The Parting Glass
by Fortitudine
Summary: In 1918, a naive young writer tracks down one of the last surviving members of the notorious Devil's Hole Gang.


**The Parting Glass**

_Of all the money e'er I had, I spent it in good company_

_And all the harm I've ever done, alas! It was to none but me._

_And all I've done from want of wit, to mem'ry I cannot recall._

_So fill to me the parting glass—Good night and joy be to you all_. (Irish trad.)

Good evenin', son. I heard you was lookin' for old-timers what remembered the Devil's Hole gang. You're writin' a book, I take it? No, I can't tell you my real name. Why? 'Cos the statute of limitations don't run out on murder.

Relax, young feller! Call me Jim, if you've a mind to call me anything. Well, maybe just a short one. Whisky and me ain't the friends we once was.

Sure, I rode with that gang on and off for nigh on ten years, right up until the end. We robbed our last bank in Telluride and I damn near didn't live to tell the tale. Nine of us rode in and five rode out. That was when I decided there had to be safer ways to make a livin'. Besides, after the winter of '86 didn't none of us want to go back to Devil's Hole. Most of our horses froze to death and we was scarecrows by the time spring got there. Half the ranches in Wyoming went under that year, so there wasn't much left to steal.

How much? Son, if we'd ever got our hands on that kind of money, do you think I'd be here now? We never made a haul bigger'n thirty thousand and most was a lot smaller. When you have to divide it up among ten or twelve other fellas it don't go too far—and somehow it never stuck to our fingers very long. Wine, women and song, like they say. It wasn't "easy come" but it sure as hell was "easy go."

There ain't many of us left.
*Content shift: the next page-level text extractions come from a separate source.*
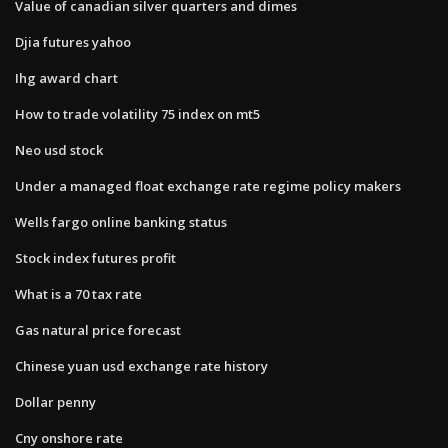
Value of canadian silver quarters and dimes
Djia futures yahoo
Ihg award chart
How to trade volatility 75 index on mt5
Neo usd stock
Under a managed float exchange rate regime policy makers
Wells fargo online banking status
Stock index futures profit
What is a 70 tax rate
Gas natural price forecast
Chinese yuan usd exchange rate history
Dollar penny
Cny onshore rate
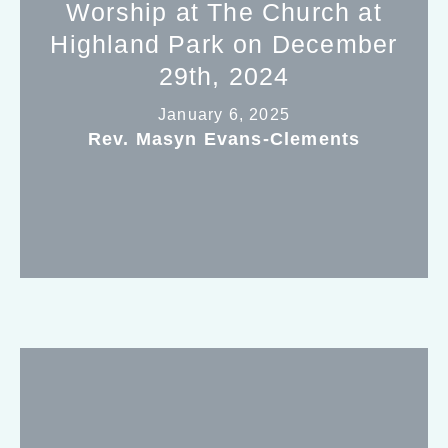
Worship at The Church at
Highland Park on December
29th, 2024
January 6, 2025
Rev. Masyn Evans-Clements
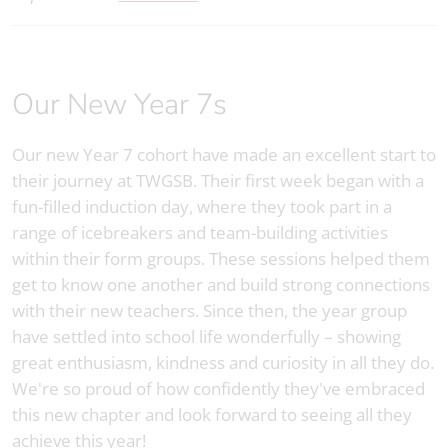
Our New Year 7s
Our new Year 7 cohort have made an excellent start to
their journey at TWGSB. Their first week began with a
fun-filled induction day, where they took part in a
range of icebreakers and team-building activities
within their form groups. These sessions helped them
get to know one another and build strong connections
with their new teachers. Since then, the year group
have settled into school life wonderfully – showing
great enthusiasm, kindness and curiosity in all they do.
We're so proud of how confidently they've embraced
this new chapter and look forward to seeing all they
achieve this year!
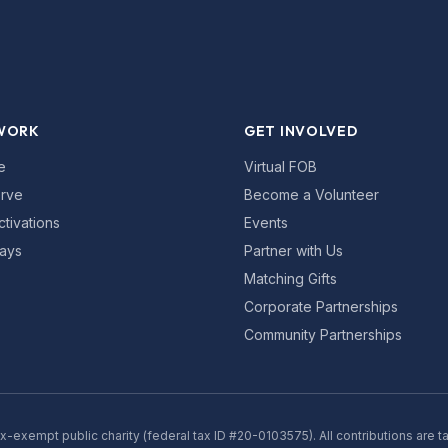
WORK
GET INVOLVED
e
Virtual FOB
rve
Become a Volunteer
ctivations
Events
ays
Partner with Us
Matching Gifts
Corporate Partnerships
Community Partnerships
ax-exempt public charity (federal tax ID #20-0103575). All contributions are t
Wheat Carlson got himself killed, as might be expected. Died holdin' up a hardware store in Butte, Montana, shot by the owner. Lobo and Merkle went to prison and never come out. Hank and Long Bill just kind of drifted off and disappeared. There was plenty of other fellers, wet-eared boys usually, rode with us once or twice and then quit or got caught. Or killed. I don't remember them, much.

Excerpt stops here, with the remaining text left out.